[Opening Information supplied section]

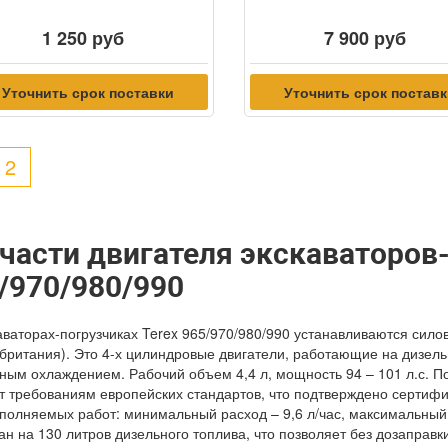
1 250 руб
7 900 руб
Уточнить срок поставки
Уточнить срок постав
2
части двигателя экскаваторов-
/970/980/990
аваторах-погрузчиках Terex 965/970/980/990 устанавливаются сило
британия). Это 4-х цилиндровые двигатели, работающие на дизель
ным охлаждением. Рабочий объем 4,4 л, мощность 94 – 101 л.с. П
т требованиям европейских стандартов, что подтверждено сертифика
полняемых работ: минимальный расход – 9,6 л/час, максимальный 
ан на 130 литров дизельного топлива, что позволяет без дозаправк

[Closing Information supplied section]

What must be returned is the line with "т требованиям европейских" plus every line after it to the end of the entries, exactly as they appear.

● Response to the exercise
т требованиям европейских стандартов, что подтверждено сертифика
полняемых работ: минимальный расход – 9,6 л/час, максимальный 
ан на 130 литров дизельного топлива, что позволяет без дозаправк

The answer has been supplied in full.